Father Charbel's prayer became continuous. He spent much of the night in prayer. He celebrated Mass very carefully, imploring divine mercy for men.

Father Charbel reserved an important place for manual work alongside his missionary and contemplative activities. In every season he devoted himself to domestic and rural work.

The asceticism of Father Charbel was discreet, without anything spectacular, had a profound adoration and an extraordinary simplicity of heart with a filial abandonment to Christ.

Living in God and for God, Father Charbel became a link between heaven and earth.
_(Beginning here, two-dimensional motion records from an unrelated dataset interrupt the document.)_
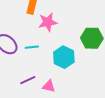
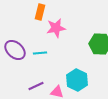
cyan hexagon: (64, 57) -> (77, 80), moved

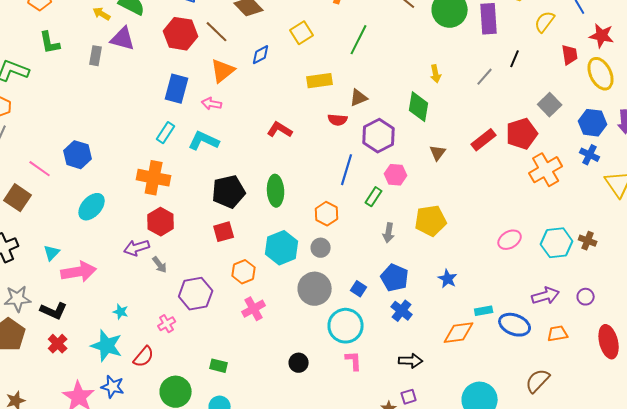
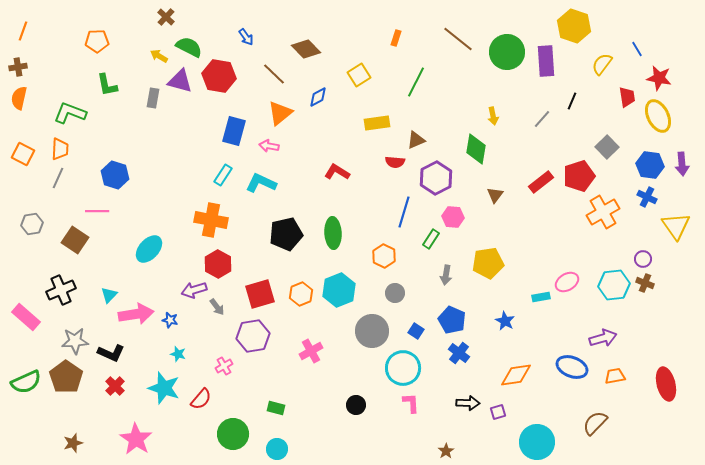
red hexagon: (181, 34) -> (219, 76), moved
blue hexagon: (78, 155) -> (115, 175), moved
pink line: (40, 169) -> (97, 211), turned -35
red square: (224, 232) -> (260, 294), moved, size x1.4
gray circle: (321, 248) -> (395, 293), moved
orange hexagon: (244, 272) -> (301, 294), moved
purple circle: (586, 297) -> (643, 259), moved
cyan rectangle: (484, 311) -> (541, 297), moved
blue star: (113, 387) -> (170, 320), moved, size x0.7
purple square: (409, 397) -> (498, 412), moved

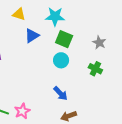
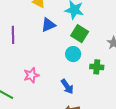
green cross: (95, 69) -> (97, 67), moved, turned -32
pink star: (22, 111) -> (31, 75), moved

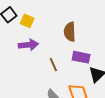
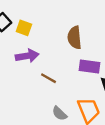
brown line: (53, 65) -> (48, 78), moved, turned -32

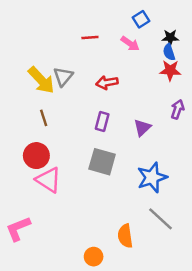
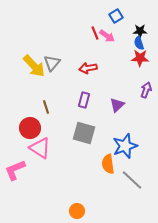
red line: (90, 38) -> (95, 33), moved, turned 72
brown line: (44, 118) -> (46, 107), moved
pink L-shape: (18, 229) -> (15, 170), moved
orange semicircle: (125, 236) -> (108, 164), moved

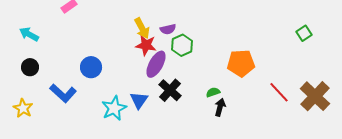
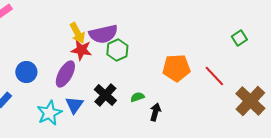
purple semicircle: (168, 29) -> (103, 34), size x1.8
purple ellipse: (156, 64) -> (65, 74), moved
green semicircle: (213, 92) -> (137, 97), moved
red line: (279, 92) -> (214, 76), moved

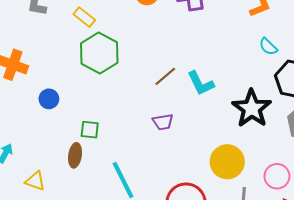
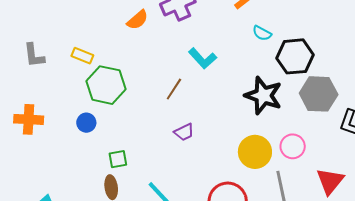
cyan L-shape: (201, 83) -> (203, 58), moved
blue circle: (49, 99) -> (86, 123), moved
pink circle: (277, 176) -> (293, 146), moved

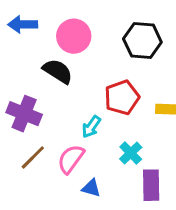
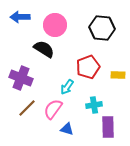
cyan cross: (131, 153) -> (94, 105), turned 35

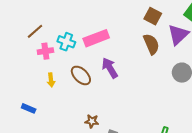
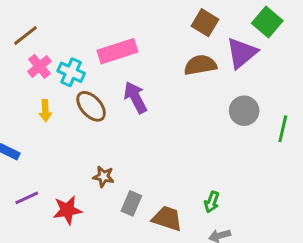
cyan cross: (66, 42) -> (71, 72), moved
brown semicircle: (151, 44) -> (200, 65), turned -80
pink cross: (45, 51) -> (39, 66), turned -35

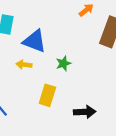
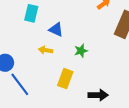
blue triangle: (35, 41) -> (56, 29), size x0.7

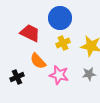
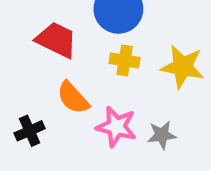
yellow cross: (63, 43) -> (125, 61), turned 32
gray star: (89, 74) -> (162, 135), moved

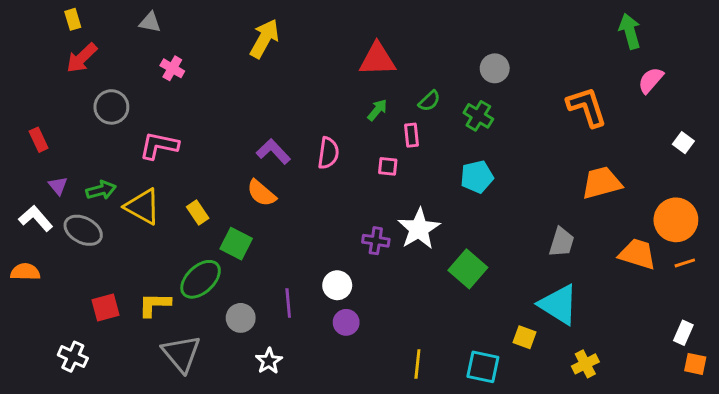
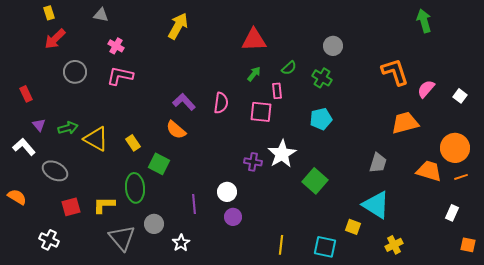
pink semicircle: (651, 80) -> (426, 89), moved
pink L-shape: (159, 146) -> (120, 76), moved
pink square: (388, 166) -> (261, 112), size x1.6
gray ellipse: (83, 230) -> (55, 171), moved
orange semicircle: (25, 272) -> (17, 197), moved, turned 30
green ellipse: (201, 279) -> (135, 188), turned -52
gray circle: (241, 318) -> (154, 224), moved
white rectangle: (683, 333) -> (452, 213), moved

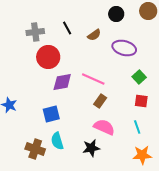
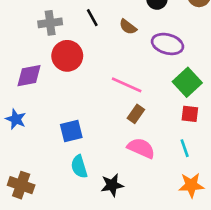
brown semicircle: (94, 35) -> (128, 27), turned 72
green square: (139, 77) -> (187, 82), size x1.5
purple diamond: (62, 82) -> (29, 76), moved
black star: (91, 148) -> (112, 185), moved
brown cross: (35, 149) -> (21, 185), moved

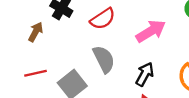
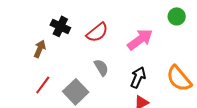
gray semicircle: (104, 59) -> (101, 68), size x0.7
red line: (35, 73) -> (43, 85), turned -36

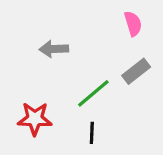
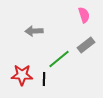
black line: (92, 133) -> (44, 79), moved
A priest among men, he never remained indifferent to their afflictions and interceded with God for all those who were recommended to him or who had been led to him.

While celebrating Holy Mass in the Siro-Maronite rite, on December 16, 1898, at the moment of the lifting of the consecrated host and the chalice with wine and reciting the beautiful Eucharistic prayer, he took a stroke; transported to his room, he spent eight days of suffering and agony until December 24th he left this world.

After some months after the death extraordinary phenomena happened on his grave, this one was opened and the body was found intact and soft, put back in another box, it was placed in a chapel, and since its body emitted of the reddish sweat, the garments they had changed twice a week.

A commission of physicians verified the integrity of the body and the persistence of the blood-sweat detected already half a century earlier.

In the process of canonization are mentioned: the miraculous and instantaneous healing from a malignant ulcer of Sister Maria Abel Kamari on July 12, 1950. The recovery of the sight of a blind man, certainly Iskandar Obeid, happened while the faithful was praying on the tomb of the future Saint in 1937 and the healing of a terminal throat cancer of Myriam Aouad occurred instead in 1967.

On 5 December 1965 Pope Paul VI declared Charbel Makhlouf blessed and proclaimed him holy on 9 October 1977 during the World Synod of Bishops. To convince the Church to take this step were the scientifically inexplicable healings attributed to the great mystic.

This Lebanese hermit spent his life in hiding, and after his death he lit up the valley around his grave. His body remained incorrupt for seventy-nine years, from 1898 to 1977, and continued to drip a reddish liquid with miraculous properties. Padre Pio of the Eastern Church of 1800 was defined.